Problem to solve:
Copy every line of the data that includes the string "Ambos".

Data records
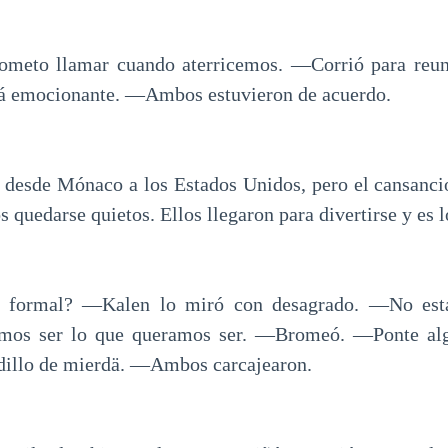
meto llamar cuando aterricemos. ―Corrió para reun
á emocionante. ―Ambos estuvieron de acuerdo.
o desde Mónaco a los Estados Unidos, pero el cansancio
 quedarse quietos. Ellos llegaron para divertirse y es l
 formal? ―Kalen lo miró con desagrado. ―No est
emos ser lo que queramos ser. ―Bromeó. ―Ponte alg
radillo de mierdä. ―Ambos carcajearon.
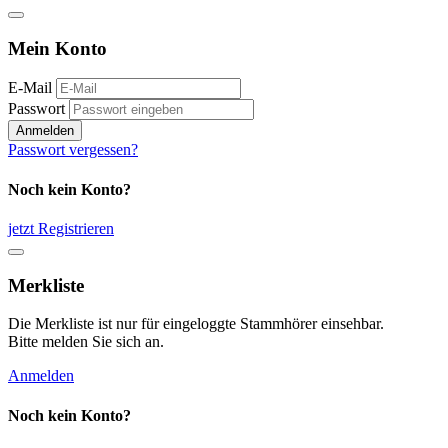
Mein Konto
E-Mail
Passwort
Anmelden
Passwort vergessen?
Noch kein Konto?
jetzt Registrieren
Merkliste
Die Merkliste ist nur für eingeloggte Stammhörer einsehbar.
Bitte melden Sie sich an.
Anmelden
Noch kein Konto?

---

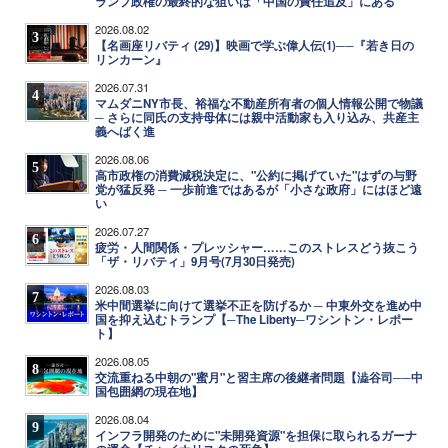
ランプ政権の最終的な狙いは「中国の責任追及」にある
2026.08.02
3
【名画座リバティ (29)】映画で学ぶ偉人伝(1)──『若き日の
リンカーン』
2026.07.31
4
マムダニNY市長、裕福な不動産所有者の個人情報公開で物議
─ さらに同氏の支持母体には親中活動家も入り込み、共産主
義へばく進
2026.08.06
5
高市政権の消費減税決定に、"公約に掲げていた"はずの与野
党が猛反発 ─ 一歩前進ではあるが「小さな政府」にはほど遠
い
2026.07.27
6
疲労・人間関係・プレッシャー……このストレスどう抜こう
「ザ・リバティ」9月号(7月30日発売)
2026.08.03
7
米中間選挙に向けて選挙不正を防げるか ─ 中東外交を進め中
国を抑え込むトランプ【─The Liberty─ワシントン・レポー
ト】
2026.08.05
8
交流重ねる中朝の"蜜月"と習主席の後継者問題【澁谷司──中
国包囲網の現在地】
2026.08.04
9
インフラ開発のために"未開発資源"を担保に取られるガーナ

---

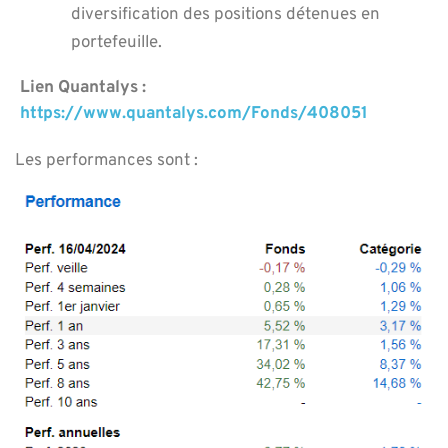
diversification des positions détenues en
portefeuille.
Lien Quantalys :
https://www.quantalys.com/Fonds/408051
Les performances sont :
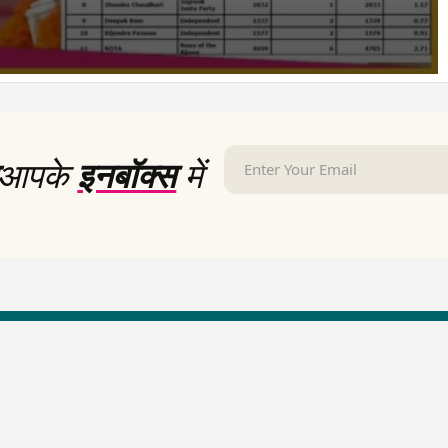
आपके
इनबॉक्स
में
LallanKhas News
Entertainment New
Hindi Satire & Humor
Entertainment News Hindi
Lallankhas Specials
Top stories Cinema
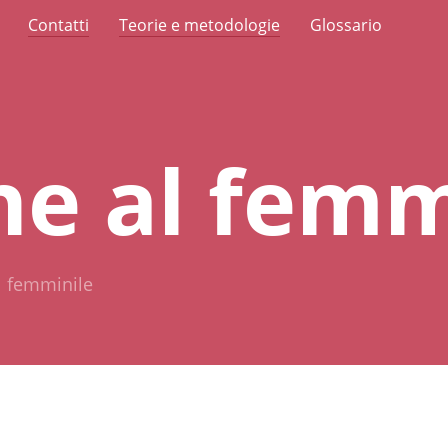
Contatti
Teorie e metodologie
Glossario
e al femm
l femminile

Answer to the problem:
á emocionante. ―Ambos estuvieron de acuerdo.
radillo de mierdä. ―Ambos carcajearon.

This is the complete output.